### EXERCISE DESCRIPTION
Output each entry verbatim. Leave the images out.

(RECORDS SUPPLIED begins)

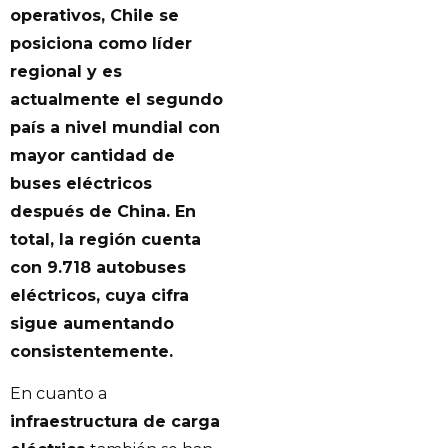
operativos, Chile se
posiciona como líder
regional y es
actualmente el segundo
país a nivel mundial con
mayor cantidad de
buses eléctricos
después de China. En
total, la región cuenta
con 9.718 autobuses
eléctricos, cuya cifra
sigue aumentando
consistentemente.
En cuanto a
infraestructura de carga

(RECORDS SUPPLIED ends)

### RESPONSE AREA
operativos, Chile se
posiciona como líder
regional y es
actualmente el segundo
país a nivel mundial con
mayor cantidad de
buses eléctricos
después de China. En
total, la región cuenta
con 9.718 autobuses
eléctricos, cuya cifra
sigue aumentando
consistentemente.
En cuanto a
infraestructura de carga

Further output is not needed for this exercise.